Porostimur.com, London – Badan intelijen siber Inggris pada Selasa (11/10/2022) menuduh China mencoba menulis ulang aturan keamanan internasional. Inggris mengatakan, Beijing menggunakan kekuatan ekonomi dan teknologinya untuk mengendalikan negaranya maupun negara lain.
Direktur Government Communications Headquarters (GCHQ), Jeremy Fleming, mengatakan, tumbuhnya kekuatan Beijing adalah masalah keamanan nasional yang akan menentukan masa depan dunia. Dalam pidato publik kepada lembaga think tank Royal United Services Institute, Fleming menuduh, otoritas Beijing ingin mendapatkan keuntungan strategis dengan membentuk ekosistem teknologi dunia.
“Dalam hal teknologi, tindakan bermotivasi politik dari China adalah masalah yang semakin mendesak yang harus kita akui dan atasi. Teknologi tidak hanya menjadi area peluang, kompetisi dan kolaborasi, tetapi juga menjadi medan pertempuran untuk kontrol, nilai, dan pengaruh,” ujar Fleming.

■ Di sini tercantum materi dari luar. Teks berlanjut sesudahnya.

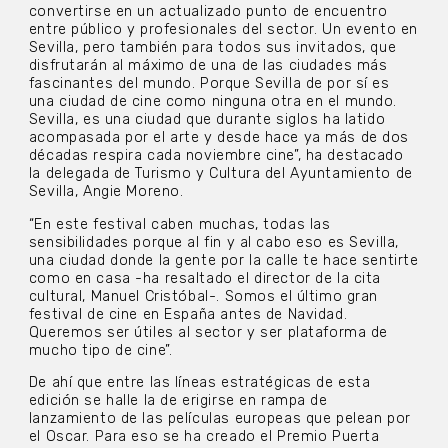
convertirse en un actualizado punto de encuentro
entre público y profesionales del sector. Un evento en
Sevilla, pero también para todos sus invitados, que
disfrutarán al máximo de una de las ciudades más
fascinantes del mundo. Porque Sevilla de por sí es
una ciudad de cine como ninguna otra en el mundo.
Sevilla, es una ciudad que durante siglos ha latido
acompasada por el arte y desde hace ya más de dos
décadas respira cada noviembre cine”, ha destacado
la delegada de Turismo y Cultura del Ayuntamiento de
Sevilla, Angie Moreno.
“En este festival caben muchas, todas las
sensibilidades porque al fin y al cabo eso es Sevilla,
una ciudad donde la gente por la calle te hace sentirte
como en casa -ha resaltado el director de la cita
cultural, Manuel Cristóbal-. Somos el último gran
festival de cine en España antes de Navidad.
Queremos ser útiles al sector y ser plataforma de
mucho tipo de cine”.
De ahí que entre las líneas estratégicas de esta
edición se halle la de erigirse en rampa de
lanzamiento de las películas europeas que pelean por
el Oscar. Para eso se ha creado el Premio Puerta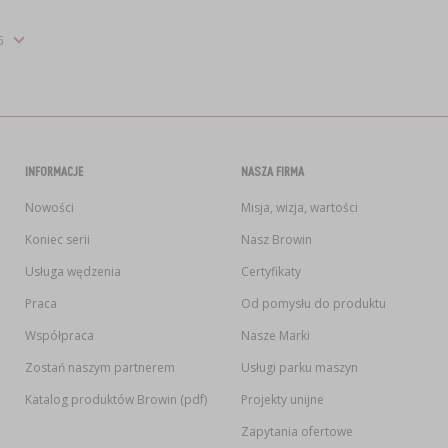
INFORMACJE
NASZA FIRMA
Nowości
Misja, wizja, wartości
Koniec serii
Nasz Browin
Usługa wędzenia
Certyfikaty
Praca
Od pomysłu do produktu
Współpraca
Nasze Marki
Zostań naszym partnerem
Usługi parku maszyn
Katalog produktów Browin (pdf)
Projekty unijne
Zapytania ofertowe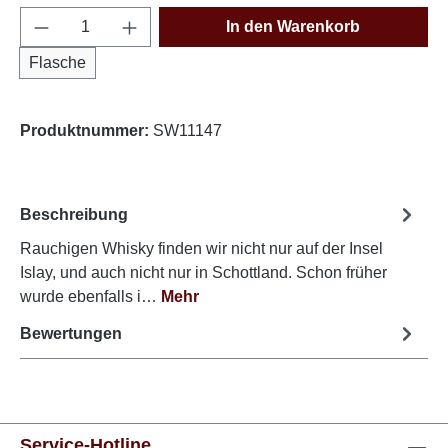
Produkt Anzahl: Gib den gewünschten Wert e
In den Warenkorb
Flasche
Produktnummer:
SW11147
Beschreibung
Rauchigen Whisky finden wir nicht nur auf der Insel
Islay, und auch nicht nur in Schottland. Schon früher
wurde ebenfalls i…
Mehr
Bewertungen
Service-Hotline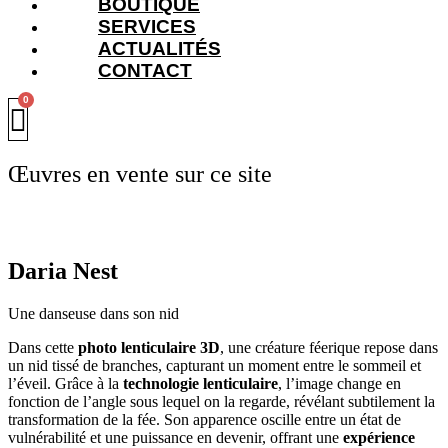
BOUTIQUE
SERVICES
ACTUALITÉS
CONTACT
Œuvres en vente sur ce site
Daria Nest
Une danseuse dans son nid
Dans cette
photo lenticulaire 3D
, une créature féerique repose dans
un nid tissé de branches, capturant un moment entre le sommeil et
l’éveil. Grâce à la
technologie lenticulaire
, l’image change en
fonction de l’angle sous lequel on la regarde, révélant subtilement la
transformation de la fée. Son apparence oscille entre un état de
vulnérabilité et une puissance en devenir, offrant une
expérience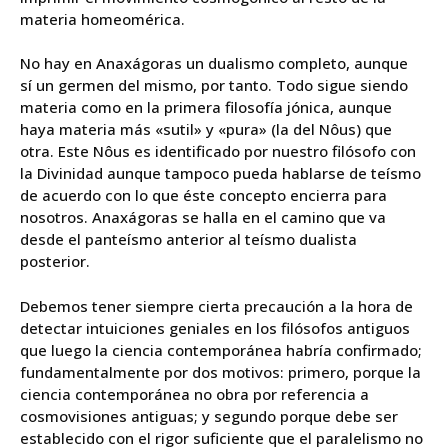
materia homeomérica.
No hay en Anaxágoras un dualismo completo, aunque
sí un germen del mismo, por tanto. Todo sigue siendo
materia como en la primera filosofía jónica, aunque
haya materia más «sutil» y «pura» (la del Nôus) que
otra. Este Nôus es identificado por nuestro filósofo con
la Divinidad aunque tampoco pueda hablarse de teísmo
de acuerdo con lo que éste concepto encierra para
nosotros. Anaxágoras se halla en el camino que va
desde el panteísmo anterior al teísmo dualista
posterior.
Debemos tener siempre cierta precaución a la hora de
detectar intuiciones geniales en los filósofos antiguos
que luego la ciencia contemporánea habría confirmado;
fundamentalmente por dos motivos: primero, porque la
ciencia contemporánea no obra por referencia a
cosmovisiones antiguas; y segundo porque debe ser
establecido con el rigor suficiente que el paralelismo no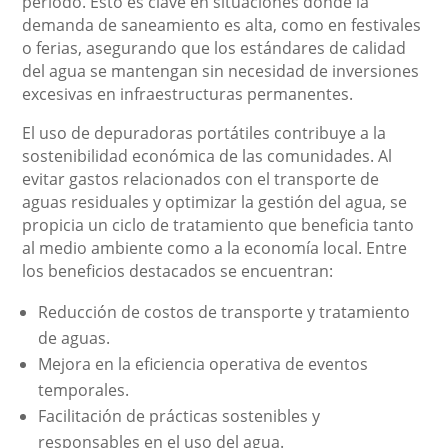
período. Esto es clave en situaciones donde la
demanda de saneamiento es alta, como en festivales
o ferias, asegurando que los estándares de calidad
del agua se mantengan sin necesidad de inversiones
excesivas en infraestructuras permanentes.
El uso de depuradoras portátiles contribuye a la
sostenibilidad económica de las comunidades. Al
evitar gastos relacionados con el transporte de
aguas residuales y optimizar la gestión del agua, se
propicia un ciclo de tratamiento que beneficia tanto
al medio ambiente como a la economía local. Entre
los beneficios destacados se encuentran:
Reducción de costos de transporte y tratamiento
de aguas.
Mejora en la eficiencia operativa de eventos
temporales.
Facilitación de prácticas sostenibles y
responsables en el uso del agua.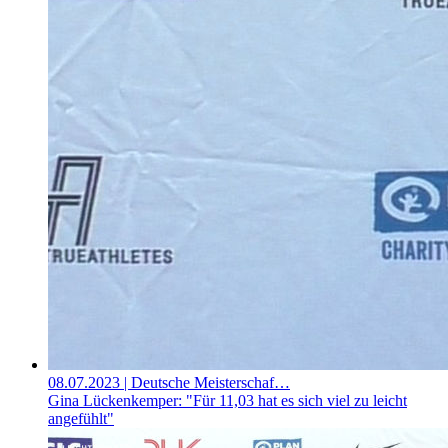
08.07.2023
| Deutsche Meisterschaf…
Gina Lückenkemper: "Für 11,03 hat es sich viel zu leicht
angefühlt"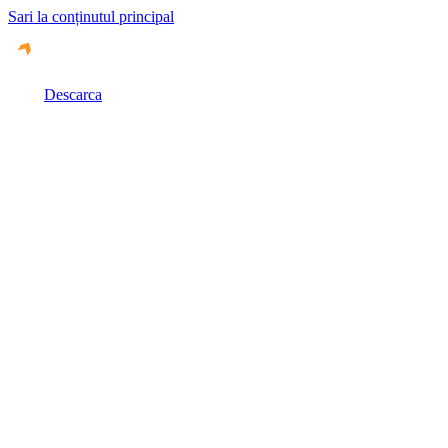
Sari la conținutul principal
Descarca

Fleming berpendapat, sistem satu partai di Beijing berusaha mengendalikan populasi China. Dengan sistem itu, Beijing melihat negara-negara lain sebagai musuh potensial atau negara klien potensial, untuk diancam, disuap atau dipaksa.
Fleming memperingatkan, China sedang berusaha memecah infrastruktur internet agar dapat melakukan kontrol lebih besar. Dia juga mengatakan, China berusaha menggunakan mata uang digital oleh bank sentral untuk mengintip transaksi pengguna. Langkah ini untuk menghindari sanksi internasional di masa depan, seperti sanksi yang dijatuhkan kepada Rusia atas invasinya ke Ukraina.